Médecins, pharmaciens, sages-femmes…, nous nous engageons à voter pour Jean-Luc Mélenchon

afin de mettre un terme à l’effondrement organisé du système de santé.

S’il est un constat qui nous rassemble tous, c’est l’accélération de l’effondrement de notre système de santé, public et privé, hospitalier et libéral, dans tous les secteurs urbains et ruraux, de Métropole et d’Outre-Mer. Cet effondrement met en péril les malades. Le dévouement, parfois sans limites, des professionnels ne suffit plus à compenser le manque de moyens humains pour répondre aux besoins de soins, y compris en termes de recherche, de prévention et d’accompagnement médico-psycho-social des patients vulnérables, atteints de pathologies complexes et/ou chroniques. Les difficultés préexistaient, la gestion politique de l’épidémie a contribué à aggraver la situation.

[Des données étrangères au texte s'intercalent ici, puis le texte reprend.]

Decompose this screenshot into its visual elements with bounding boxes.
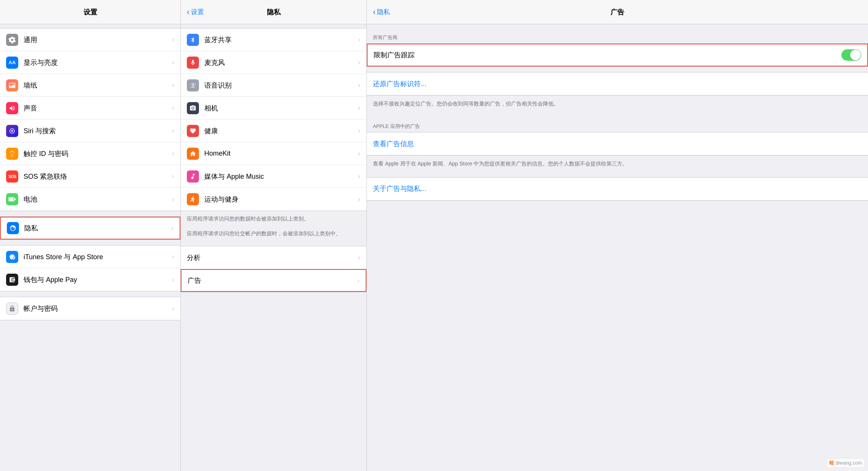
itunes-label: iTunes Store 与 App Store (24, 252, 170, 261)
bluetooth-chevron: › (358, 36, 360, 44)
settings-section-1: 通用 › AA 显示与亮度 › 墙纸 › 声音 › (0, 28, 180, 211)
privacy-row-health[interactable]: 健康 › (181, 120, 366, 142)
speech-label: 语音识别 (204, 81, 356, 90)
battery-chevron: › (172, 195, 174, 203)
display-icon: AA (6, 57, 18, 69)
ads-desc-2: 查看 Apple 用于在 Apple 新闻、App Store 中为您提供更相关… (367, 156, 868, 172)
analytics-label: 分析 (187, 253, 356, 262)
settings-row-wallpaper[interactable]: 墙纸 › (0, 74, 180, 97)
speech-chevron: › (358, 81, 360, 89)
ads-row-about[interactable]: 关于广告与隐私... (367, 178, 868, 200)
wallet-icon (6, 274, 18, 286)
limit-ad-toggle[interactable] (841, 49, 861, 61)
settings-row-account[interactable]: 帐户与密码 › (0, 297, 180, 320)
settings-nav-bar: 设置 (0, 0, 180, 24)
homekit-icon (187, 148, 199, 160)
reset-ad-label[interactable]: 还原广告标识符... (373, 79, 426, 88)
touchid-chevron: › (172, 150, 174, 158)
privacy-row-microphone[interactable]: 麦克风 › (181, 51, 366, 74)
privacy-row-analytics[interactable]: 分析 › (181, 246, 366, 269)
settings-row-siri[interactable]: Siri 与搜索 › (0, 120, 180, 142)
privacy-row-ads[interactable]: 广告 › (181, 269, 366, 292)
wallpaper-chevron: › (172, 81, 174, 89)
privacy-row-motion[interactable]: 运动与健身 › (181, 188, 366, 211)
settings-row-touchid[interactable]: 触控 ID 与密码 › (0, 142, 180, 165)
ads-nav-bar: ‹ 隐私 广告 (367, 0, 868, 24)
settings-row-wallet[interactable]: 钱包与 Apple Pay › (0, 268, 180, 291)
ads-row-view-info[interactable]: 查看广告信息 (367, 132, 868, 155)
siri-icon (6, 125, 18, 137)
homekit-label: HomeKit (204, 150, 356, 158)
wallpaper-icon (6, 79, 18, 91)
wallet-chevron: › (172, 276, 174, 284)
privacy-back-button[interactable]: ‹ 设置 (187, 8, 204, 16)
settings-row-general[interactable]: 通用 › (0, 28, 180, 51)
sound-icon (6, 102, 18, 114)
settings-row-sound[interactable]: 声音 › (0, 97, 180, 120)
privacy-row-bluetooth[interactable]: 蓝牙共享 › (181, 28, 366, 51)
media-icon (187, 170, 199, 183)
analytics-chevron: › (358, 254, 360, 261)
ads-panel: ‹ 隐私 广告 所有广告商 限制广告跟踪 还原广告标识符... 选择不接收兴趣定… (367, 0, 868, 471)
motion-label: 运动与健身 (204, 195, 356, 204)
svg-rect-3 (14, 198, 16, 200)
account-icon (6, 302, 18, 315)
display-chevron: › (172, 58, 174, 66)
ads-chevron: › (357, 277, 360, 285)
ads-label: 广告 (188, 276, 355, 285)
microphone-icon (187, 57, 199, 69)
settings-row-battery[interactable]: 电池 › (0, 188, 180, 211)
ads-back-button[interactable]: ‹ 隐私 (373, 8, 390, 16)
wallet-label: 钱包与 Apple Pay (24, 275, 170, 284)
privacy-section-1: 蓝牙共享 › 麦克风 › 语音识别 › (181, 28, 366, 211)
general-chevron: › (172, 36, 174, 44)
privacy-chevron: › (171, 224, 174, 232)
privacy-row-speech[interactable]: 语音识别 › (181, 74, 366, 97)
microphone-label: 麦克风 (204, 58, 356, 67)
ads-back-chevron: ‹ (373, 8, 376, 16)
ads-back-label: 隐私 (377, 8, 390, 16)
battery-label: 电池 (24, 195, 170, 204)
general-icon (6, 34, 18, 46)
battery-icon (6, 193, 18, 205)
settings-row-itunes[interactable]: iTunes Store 与 App Store › (0, 246, 180, 268)
motion-icon (187, 193, 199, 205)
bluetooth-label: 蓝牙共享 (204, 35, 356, 44)
touchid-label: 触控 ID 与密码 (24, 149, 170, 158)
privacy-row-camera[interactable]: 相机 › (181, 97, 366, 120)
sos-label: SOS 紧急联络 (24, 172, 170, 181)
privacy-section-2: 分析 › 广告 › (181, 246, 366, 292)
settings-title: 设置 (84, 8, 97, 17)
siri-label: Siri 与搜索 (24, 126, 170, 135)
camera-label: 相机 (204, 104, 356, 113)
ads-row-reset[interactable]: 还原广告标识符... (367, 72, 868, 95)
settings-row-display[interactable]: AA 显示与亮度 › (0, 51, 180, 74)
ads-section-reset: 还原广告标识符... (367, 72, 868, 96)
camera-chevron: › (358, 104, 360, 112)
view-ad-info-label[interactable]: 查看广告信息 (373, 139, 414, 148)
general-label: 通用 (24, 35, 170, 44)
sos-chevron: › (172, 172, 174, 180)
privacy-title: 隐私 (267, 8, 281, 17)
privacy-note-1: 应用程序请求访问您的数据时会被添加到以上类别。 (181, 211, 366, 226)
ads-row-limit[interactable]: 限制广告跟踪 (367, 44, 868, 66)
settings-row-privacy[interactable]: 隐私 › (0, 217, 180, 239)
health-icon (187, 125, 199, 137)
camera-icon (187, 102, 199, 114)
ads-section-about: 关于广告与隐私... (367, 177, 868, 201)
privacy-nav-bar: ‹ 设置 隐私 (181, 0, 366, 24)
privacy-list: 蓝牙共享 › 麦克风 › 语音识别 › (181, 24, 366, 471)
privacy-row-homekit[interactable]: HomeKit › (181, 142, 366, 165)
about-ad-label[interactable]: 关于广告与隐私... (373, 184, 426, 193)
settings-section-privacy: 隐私 › (0, 216, 180, 240)
privacy-back-label: 设置 (191, 8, 204, 16)
privacy-row-media[interactable]: 媒体与 Apple Music › (181, 165, 366, 188)
toggle-knob (850, 50, 861, 60)
ads-title: 广告 (611, 8, 624, 17)
settings-panel: 设置 通用 › AA 显示与亮度 › 墙纸 › (0, 0, 181, 471)
settings-row-sos[interactable]: SOS SOS 紧急联络 › (0, 165, 180, 188)
settings-list: 通用 › AA 显示与亮度 › 墙纸 › 声音 › (0, 24, 180, 471)
account-label: 帐户与密码 (24, 304, 170, 313)
speech-icon (187, 79, 199, 91)
ads-section-label-1: 所有广告商 (367, 28, 868, 43)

Nous assistons désormais, sous couvert de la loi du 5 août ou au prétexte de différents plans, à des pratiques inédites et indignes, comme le refus de consultation ou d’hospitalisation de patients, le report d’interventions ou de soins programmés, directement en lien avec le nombre insuffisant de lits, rompant ainsi totalement avec les principes fondamentaux sur lesquels étaient basée la Sécurité sociale, nos organisations et nos pratiques (tels que le secret médical, la non-discrimination des patients, le respect du consentement, l’obligation de moyens, la liberté d’exercice …).

Ce recul de civilisation a été préparé de longue date, en dépit de la résistance acharnée d’une partie des personnels et de la population :

  • L’abandon du financement des hôpitaux publics par le « prix de journée »,
  • La fiscalisation de la Sécurité sociale via la CSG,
  • La désertification en ville via le numerus clausus, la dévalorisation des actes,
  • Le Plan Juppé créant les ARH/ARS et l’enveloppe fermée, dite ONDAM,
  • La T2A empruntée au financement des HMO américaines avec sa logique marchande,
  • La loi HPST de juillet 2009 ...

Ces mesures (et bien d‘autres) ont préparé la fermeture de plus de 100 000 lits dans nos hôpitaux en 20 ans et celle d’établissements entiers. Ainsi de 717 maternités publiques en 2000 nous sommes passés à 486 en 2017, alors que la population a augmenté de plusieurs millions d’habitants dans la même période. Les déserts médicaux autrefois réservés à certains départements dits ruraux sont aujourd’hui l’apanage de nombreux centres-villes. Dans le même temps le numerus clausus et autres quotas ont permis d’organiser sciemment la baisse ininterrompue des effectifs, notamment dans les établissements de santé. Ainsi, de 220 000 infirmières en 2010 dans les Hôpitaux Publics nous en dénombrons aujourd’hui seulement 170 000. La théorie qui préconisait la baisse drastique de l’offre de soins, comme méthode efficace pour diminuer la demande, a été appliquée avec célérité alors que les besoins ne pouvaient que croître, notamment du fait du vieillissement de la population. La dernière année en France sans numerus clausus, à savoir 1970, 59 000 étudiants en médecine ont été admis en 2ème année pour une population de 48 millions d’habitants, aujourd’hui, ils sont moins de 10 000, pour une population de 67 millions d’habitants.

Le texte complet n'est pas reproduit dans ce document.